■ **REQUIRED ACTION**
Lines in the records below that contain the word "button" must each be copied.

■ **STUDY MATERIAL**
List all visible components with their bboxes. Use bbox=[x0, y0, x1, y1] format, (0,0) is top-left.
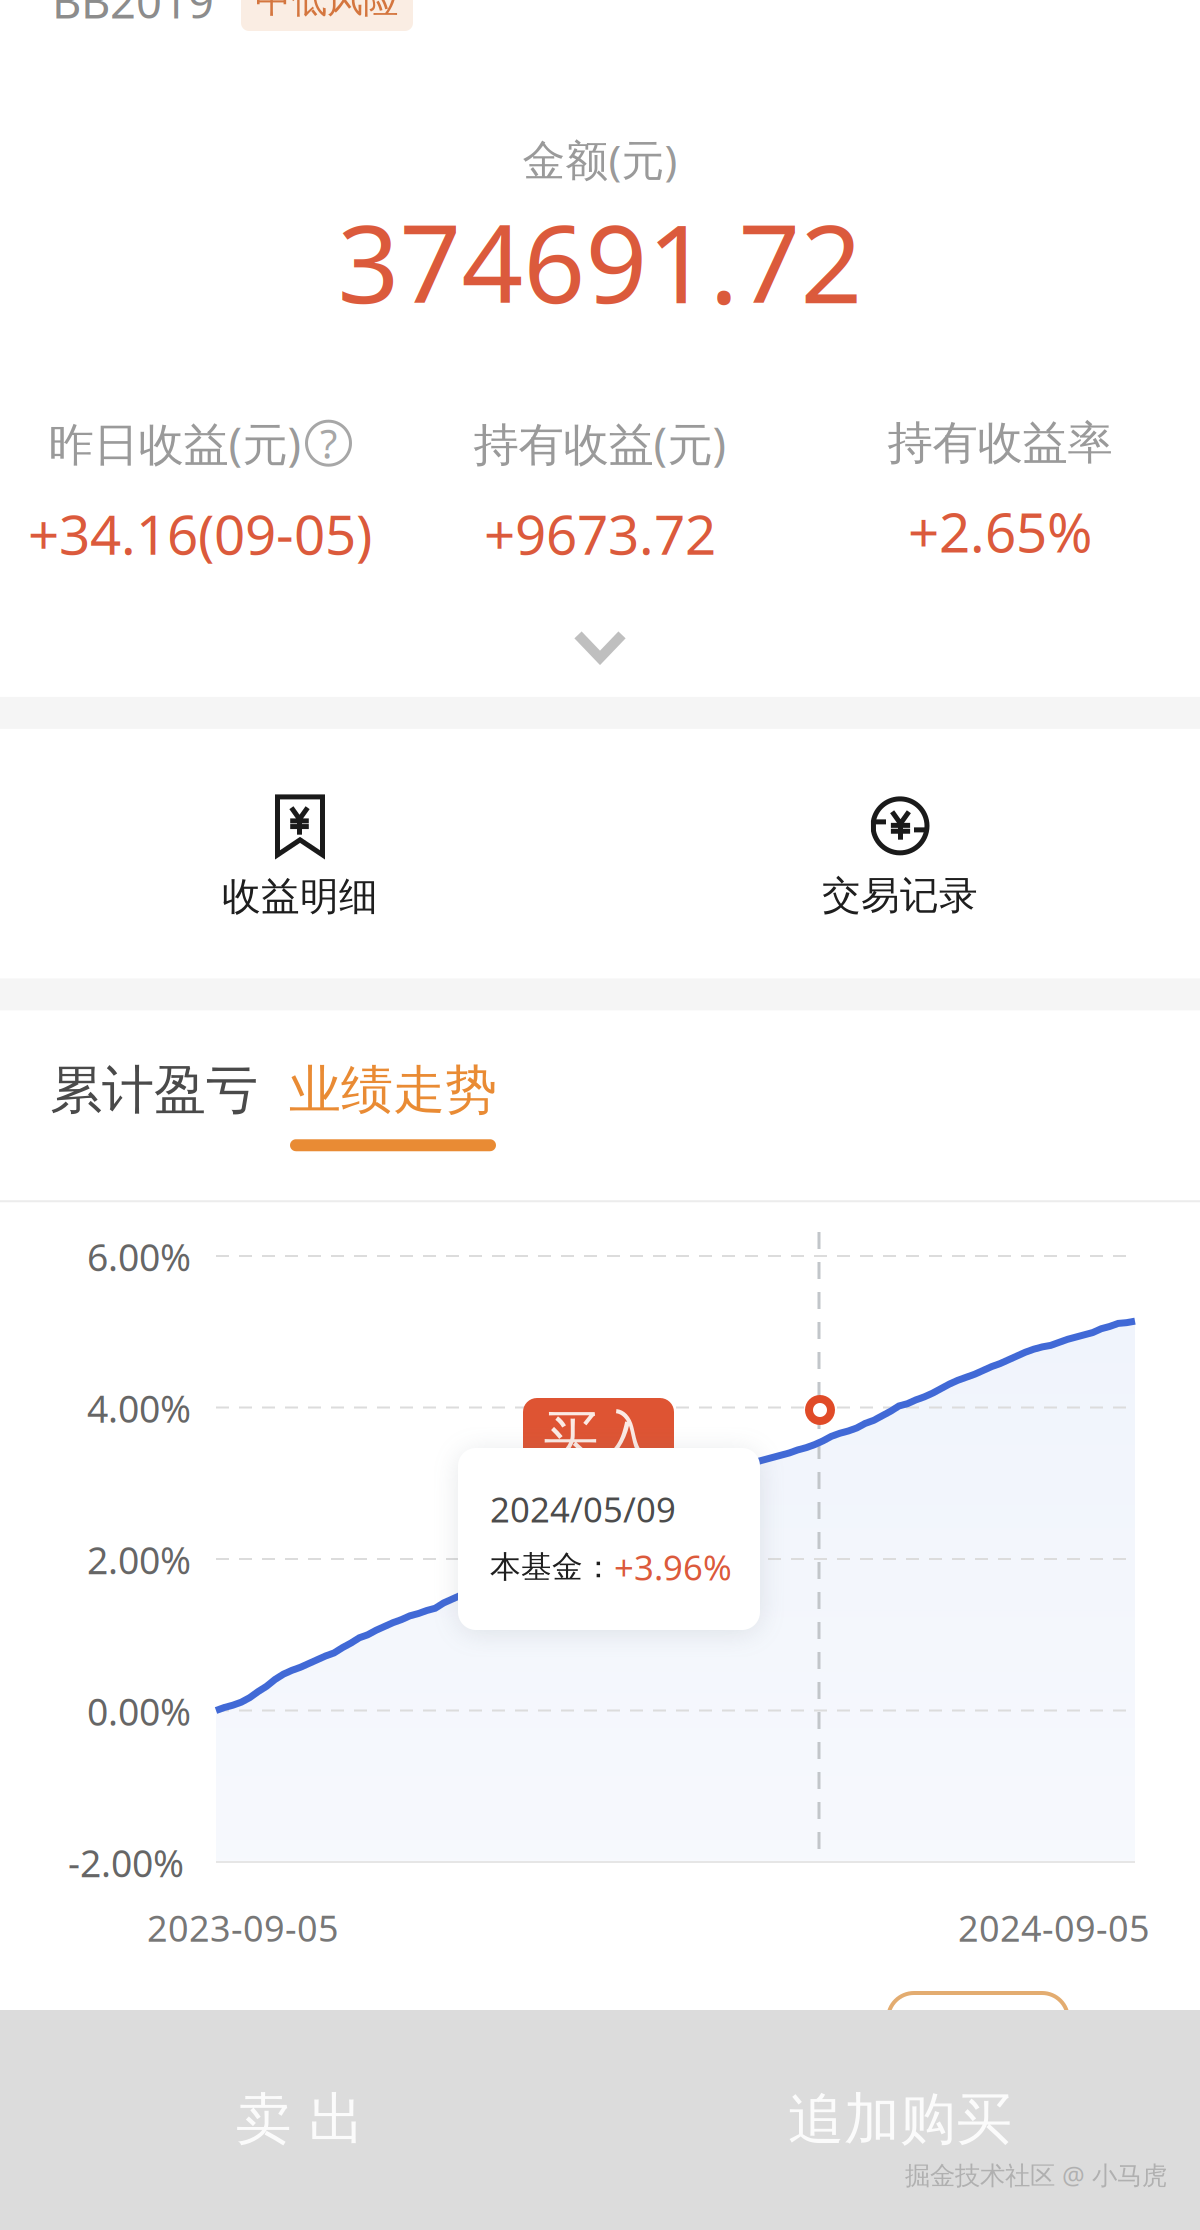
staticText: ? bbox=[320, 417, 337, 470]
staticText: 2023-09-05 bbox=[147, 1904, 339, 1952]
staticText: +9673.72 bbox=[484, 497, 716, 570]
staticText: 2024/05/09 bbox=[490, 1486, 676, 1532]
staticText: 6.00% bbox=[87, 1232, 191, 1282]
staticText: 持有收益率 bbox=[888, 415, 1112, 471]
staticText: 昨日收益(元) bbox=[48, 413, 302, 473]
button[interactable]: 卖 出 bbox=[0, 2085, 600, 2154]
staticText: 掘金技术社区 @ 小马虎 bbox=[905, 2158, 1167, 2192]
staticText: -2.00% bbox=[68, 1838, 184, 1888]
button[interactable]: 累计盈亏 bbox=[50, 1058, 258, 1122]
staticText: 2024-09-05 bbox=[958, 1904, 1150, 1952]
staticText: 374691.72 bbox=[338, 190, 862, 333]
button[interactable]: 交易记录 bbox=[600, 766, 1200, 949]
staticText: 持有收益(元) bbox=[474, 413, 726, 473]
staticText: 买入 bbox=[542, 1403, 654, 1471]
staticText: 业绩走势 bbox=[289, 1058, 497, 1122]
staticText: BB2019 bbox=[52, 0, 214, 31]
staticText: 本基金： bbox=[490, 1548, 614, 1586]
button[interactable]: 追加购买 bbox=[600, 2085, 1200, 2154]
staticText: 4.00% bbox=[87, 1384, 191, 1433]
staticText: 金额(元) bbox=[522, 131, 678, 188]
staticText: 卖 出 bbox=[236, 2085, 364, 2154]
button[interactable]: 业绩走势 bbox=[289, 1058, 497, 1151]
staticText: +2.65% bbox=[908, 495, 1092, 568]
staticText: 收益明细 bbox=[222, 873, 378, 920]
staticText: +34.16(09-05) bbox=[28, 497, 372, 570]
staticText: 追加购买 bbox=[788, 2085, 1012, 2154]
button[interactable]: 收益明细 bbox=[0, 765, 600, 950]
staticText: 2.00% bbox=[87, 1535, 191, 1585]
staticText: 0.00% bbox=[87, 1686, 191, 1736]
staticText: +3.96% bbox=[614, 1544, 732, 1590]
button[interactable]: 展开 bbox=[573, 570, 627, 697]
staticText: 交易记录 bbox=[822, 872, 978, 919]
staticText: 中低风险 bbox=[255, 0, 399, 22]
staticText: 累计盈亏 bbox=[50, 1058, 258, 1122]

■ **EXERCISE ANSWER**
button[interactable]: 卖 出 bbox=[0, 2085, 600, 2154]
button[interactable]: 累计盈亏 bbox=[50, 1058, 258, 1122]
button[interactable]: 交易记录 bbox=[600, 766, 1200, 949]
button[interactable]: 追加购买 bbox=[600, 2085, 1200, 2154]
button[interactable]: 业绩走势 bbox=[289, 1058, 497, 1151]
button[interactable]: 收益明细 bbox=[0, 765, 600, 950]
button[interactable]: 展开 bbox=[573, 570, 627, 697]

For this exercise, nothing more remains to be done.